Two sections, each featuring 24 questions to be completed in 25 minutes. One section features 8 sentence completion questions followed by 16 passage based reading questions. The other section features 5 sentence completion questions followed by 19 passage based reading questions.
You have just over one minute per question, so make sure you do not get behind a one minute per problem pace. Ideally, you should work through the sentence completions in less than one minute per question, leaving you with a bit of extra time for the passaged based reading questions.
- The sentence completion questions within each section are arranged from easier to more difficult.
- Read the sentence and come up with your own word for the blank. Then determine which answer choice is closest in meaning to your word. Finally, read the original sentence with your answer choice inserted into the blank to check your work.
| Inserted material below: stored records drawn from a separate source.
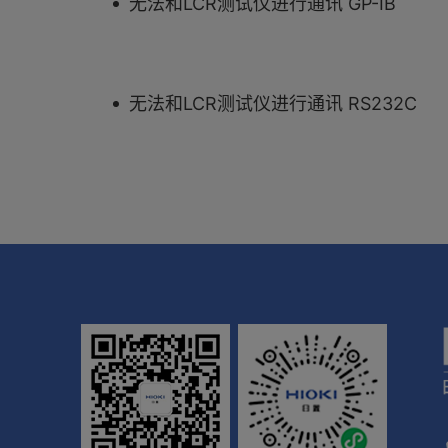
无法和LCR测试仪进行通讯 GP-IB
无法和LCR测试仪进行通讯 RS232C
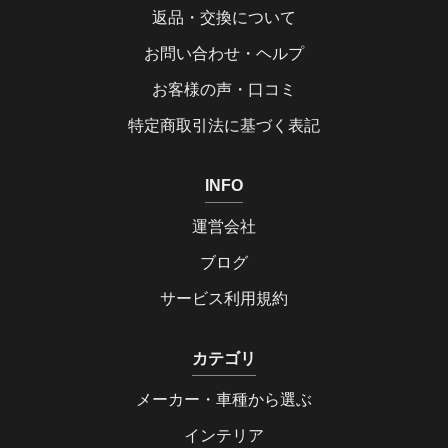
返品・交換について
お問い合わせ・ヘルプ
お客様の声・口コミ
特定商取引法に基づく表記
INFO
運営会社
ブログ
サービス利用規約
カテゴリ
メーカー・車種から選ぶ
インテリア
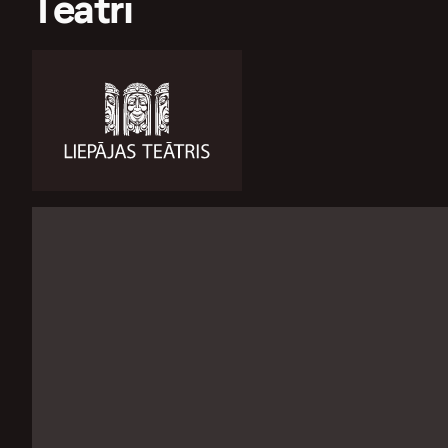
Teātri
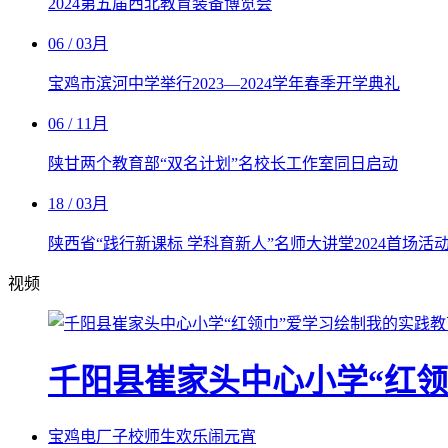
2024第五届西北教育装备博览会
06
/ 03月
宝鸡市滨河中学举行2023—2024学年春季开学典礼
06
/ 11月
陕甘两个教育部“双名计划”名校长工作室同日启动
18
/ 03月
陕西省“践行新课标 学科育新人”名师大讲堂2024首场活
视频
千阳县崔家头中心小学“红
宝鸡电厂子校师生欢乐闹元宵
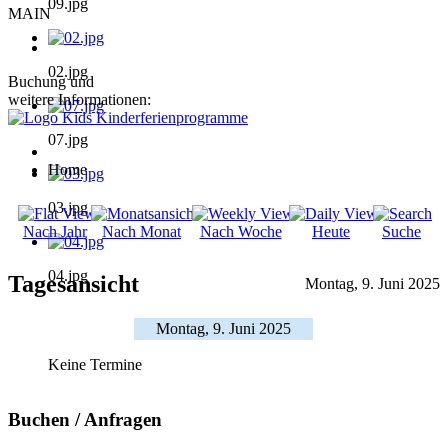
09.jpg
MAIN
02.jpg
Buchung und
weitere Informationen:
07.jpg
Home
03.jpg
Nach Jahr
Nach Monat
Nach Woche
Heute
Suche
04.jpg
Tagesansicht
Montag, 9. Juni 2025
Montag, 9. Juni 2025
Keine Termine
Buchen / Anfragen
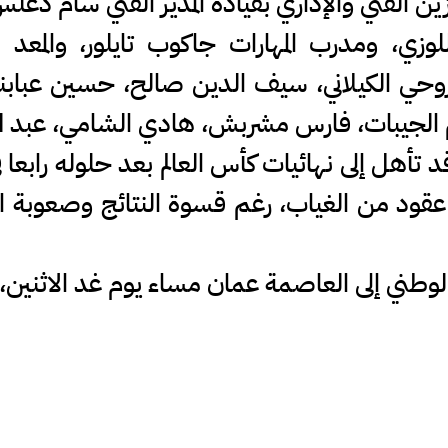
ن الفني والإداري بقيادة المدير الفني سام دغ
ي، ومدرب المهارات جاكوب تايلور، والمعد ا
 روحي الكيلاني، سيف الدين صالح، حسين عبابن
الجيبات، فارس مشربش، هادي الشامي، عبد ا
د تأهل إلى نهائيات كأس العالم بعد حلوله رابعا 
يعود إلى الساحة العالمية بعد 3 عقود من الغياب، رغم قسوة النت
الوطني إلى العاصمة عمان مساء يوم غد الاثنين، ع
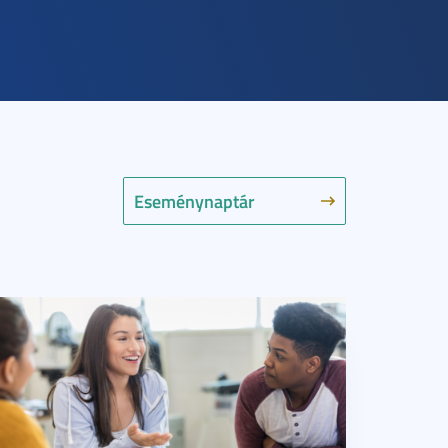
Eseménynaptár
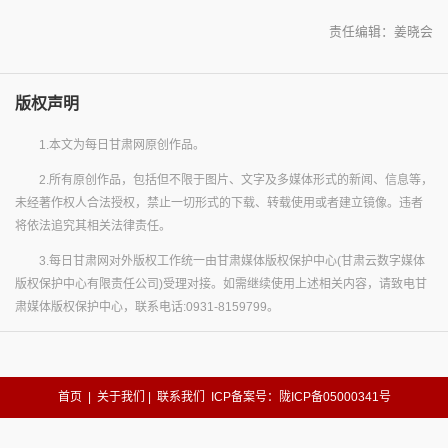
责任编辑：姜晓会
版权声明
1.本文为每日甘肃网原创作品。
2.所有原创作品，包括但不限于图片、文字及多媒体形式的新闻、信息等，
未经著作权人合法授权，禁止一切形式的下载、转载使用或者建立镜像。违者
将依法追究其相关法律责任。
3.每日甘肃网对外版权工作统一由甘肃媒体版权保护中心(甘肃云数字媒体
版权保护中心有限责任公司)受理对接。如需继续使用上述相关内容，请致电甘
肃媒体版权保护中心，联系电话:0931-8159799。
首页
|
关于我们
|
联系我们
ICP备案号：陇ICP备05000341号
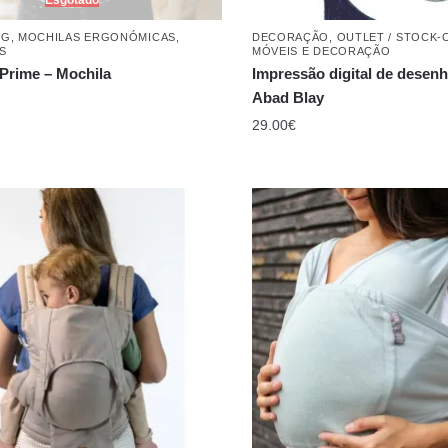
NG
,
MOCHILAS ERGONÓMICAS
,
DECORAÇÃO
,
OUTLET / STOCK-
S
MÓVEIS E DECORAÇÃO
 Prime – Mochila
Impressão digital de desenh
Abad Blay
29.00
€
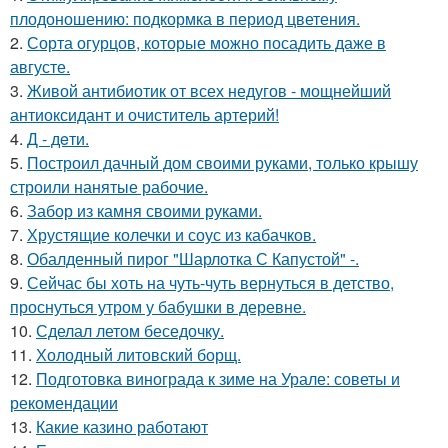
плодоношению: подкормка в период цветения.
2.
Сорта огурцов, которые можно посадить даже в
августе.
3.
Живой антибиотик от всех недугов - мощнейший
антиоксидант и очиститель артерий!
4.
Д - дeти.
5.
Построил дачный дом своими руками, только крышу
строили нанятые рабочие.
6.
Забор из камня своими руками.
7.
Хрустящие колечки и соус из кабачков.
8.
Обалденный пирог "Шарлотка С Капустой" -.
9.
Сейчас бы хоть на чуть-чуть вернуться в детство,
проснуться утром у бабушки в деревне.
10.
Сделал летом беседочку.
11.
Холодный литовский борщ.
12.
Подготовка винограда к зиме на Урале: советы и
рекомендации
13.
Какие казино работают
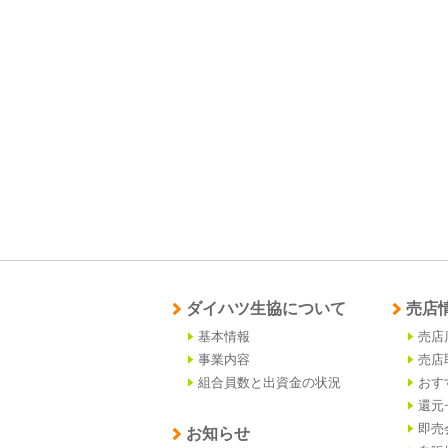
ダイハツ生協について
売店
基本情報
売店
事業内容
売店
組合員数と出資金の状況
おす
還元
即売
お知らせ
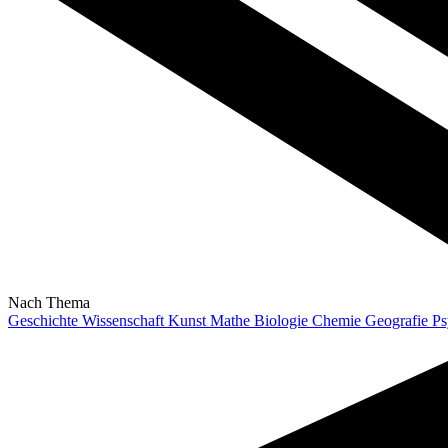
Nach Thema
Geschichte
Wissenschaft
Kunst
Mathe
Biologie
Chemie
Geografie
Ps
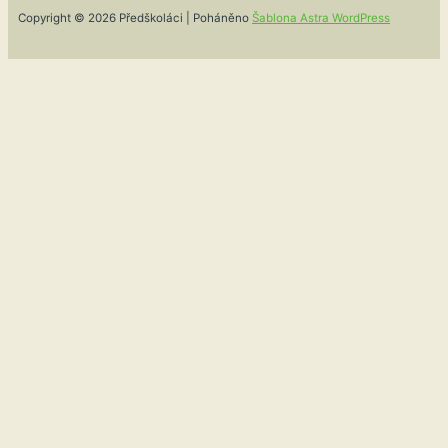
Copyright © 2026 Předškoláci | Poháněno
Šablona Astra WordPress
- When the word in the blank should be synonymous with a word in the sentence, use that word from the sentence as your word for the blank. When the word in the blank should be the opposite of a word in the sentence, use “opposite of [that word].”
- Pay close attention to words such as “and,” “but,” “so,” “although,” “because,” “since,” “despite,” and “also.”
- If a sentence contains two blanks, take it one blank at a time. After coming up with your own word for each blank, eliminate any answer choices that can’t work for one blank, and then see which of the remaining answer choices could work for the second blank.
- If you do not know a word, you cannot eliminate it.
- Always choose a word you don’t know over a word you know cannot work.
- If you can’t come up with a good word for the blank, try reading each of the answer choices in the sentence to see which one works.
- Watch out for the following two trap answers: words that are the exact opposite of what you are looking for and words that are related in some way to the topic of the sentence but make no sense in the blank.
- Make sure you do not fail to recognize words you actually know. If your first instinct is that you don’t know a word, make sure you are pronouncing it correctly (sound it out) and make sure it isn’t simply a different form of a word you know (for instance, an adjective when you are more familiar with the noun).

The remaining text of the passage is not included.